Some of the changes that speak to this effect:
- Separating app permissions: People using Facebook Connect to sign into another app are currently asked if they give that app permission to access their data and post on their behalf. Soon, those two permissions will be broken into separate actions the user can approve. For all of the apps taking advantage of Facebook Connect to get new users, this might mean fewer people will give them permission to post. But from a user’s perspective, it will likely make third-party posts on your timeline more predictable.
- Telling users where their posts will go: Now, when posting an item to Facebook, users will be reminded that even if they hide something from their timeline, for instance, that item could still show up on other places around Facebook. This is a helpful reminder because this isn’t always clear:
- A new request and removal tool: Now it will be easier for users to remove tags from several photos they’re tagged in all at once, or ask another to take items down that they dislike:
- Updated activity log: The activity log has been updated to show people when they’re tagged in photos, and even if they’ve hidden those photos, where else those photos might appear on the site:
The company has also taken some of the most popular privacy setting areas and made it easier to edit those settings without leaving the newsfeed. However, probably the most notable update is that a user’s timeline, meaning at least their name and photo, will now be visible in searches.
The company explains in the post:
“Facebook started as a directory service for college students, and today we offer a whole variety of services, such as news feed, photo uploads and mobile messaging. As our services have evolved, our settings have, too.

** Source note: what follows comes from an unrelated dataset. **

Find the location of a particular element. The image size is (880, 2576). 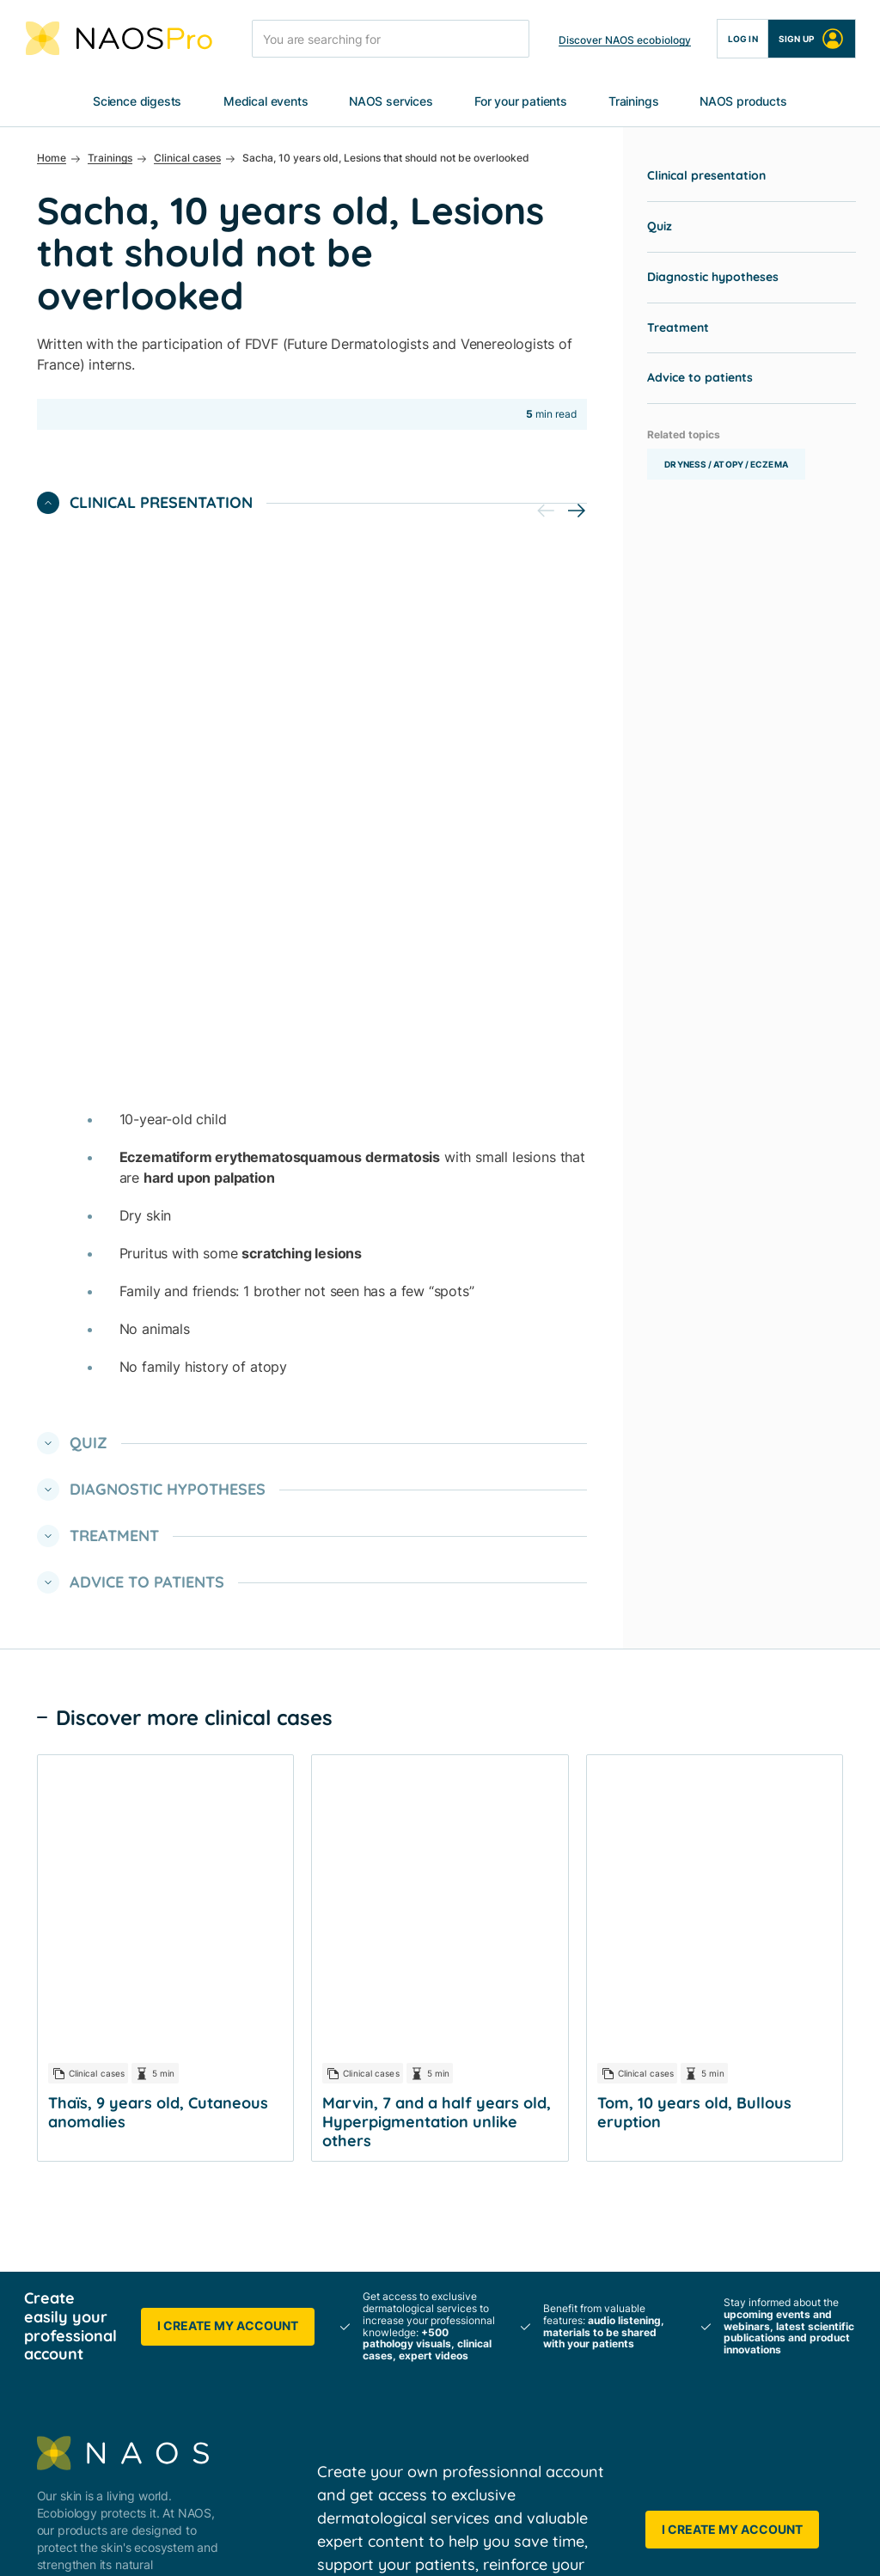

Sign up is located at coordinates (812, 39).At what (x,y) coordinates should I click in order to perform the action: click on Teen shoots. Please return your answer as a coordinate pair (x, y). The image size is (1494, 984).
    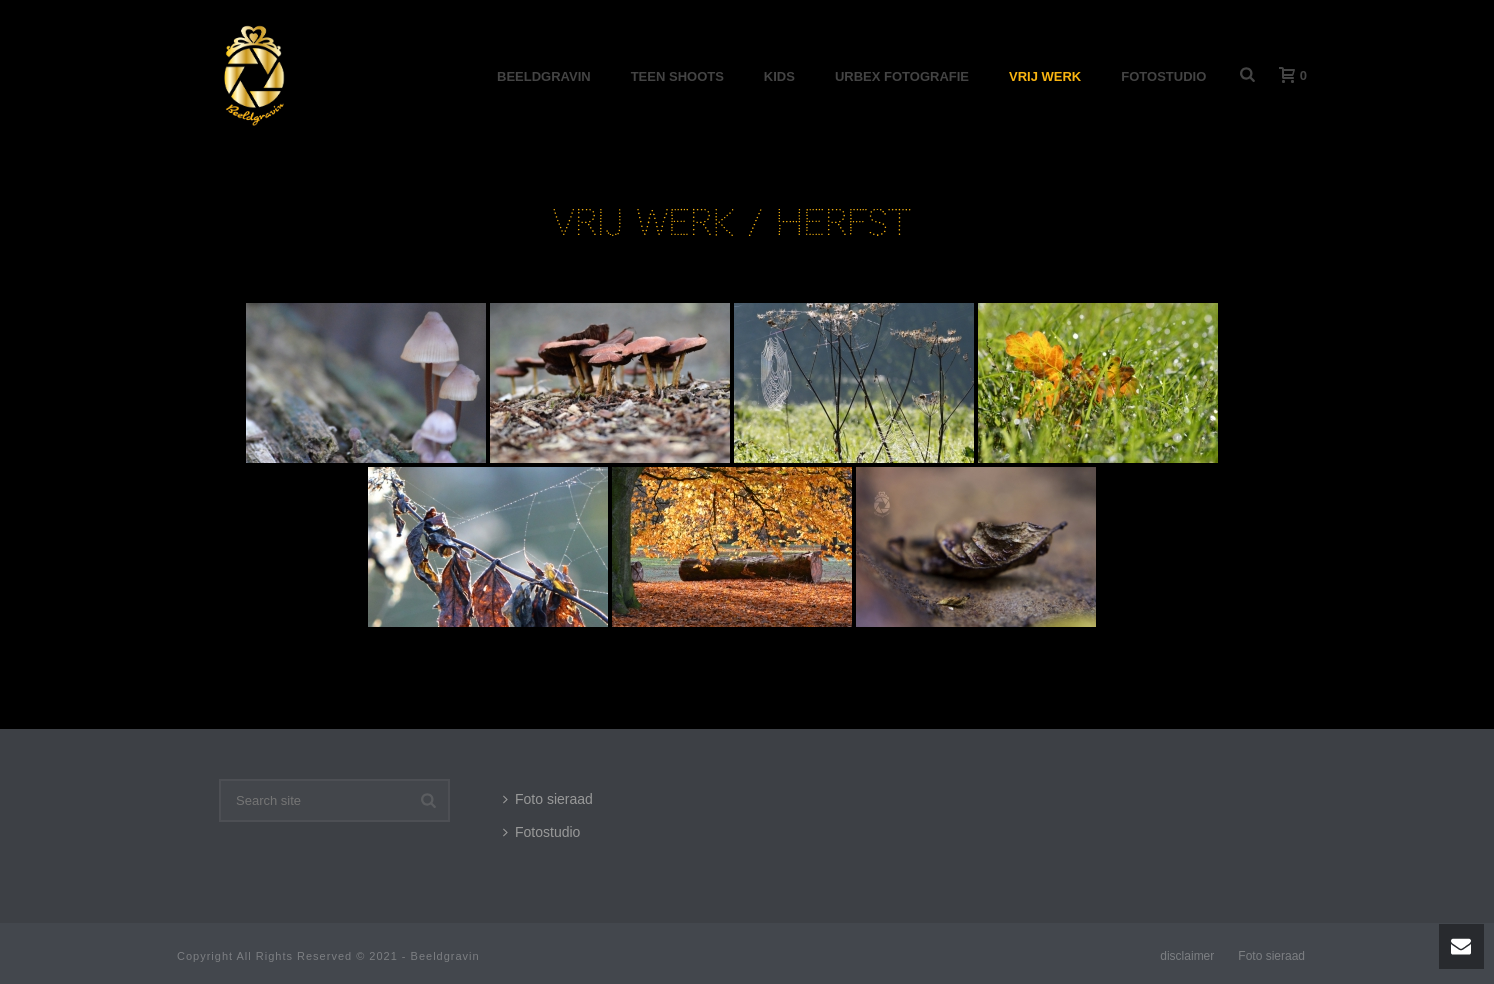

Everyone used to have a setting called ‘Who can look up my timeline by name,’ which controlled if someone could be found when other people typed their name into the Facebook search bar. The setting was very limited in scope, and didn’t prevent people from finding others in many other ways across the site.
Because of the limited nature of the setting, we removed it for people who weren’t using it, and have built new, contextual tools, along with education about how to use them. In the coming weeks, we’ll be retiring this setting for the small percentage of people who still have it.”
This change may rile privacy experts and people who previously had this setting enabled. Facebook emphasized that very few individuals currently take advantage of this setting, and because it’s so easy to see people’s interactions on the site in other places, it’s hard to remain truly un-findable anyway, search tool aside. (If you’re tagged in a photo, or comment on a photo that appears in someone else’s stream, for example). But it’s easy to see how it could still bother plenty of people, as has nearly every update to Facebook since the site was founded.
I’ll be watching to see how users and experts react as the news sinks in on Wednesday.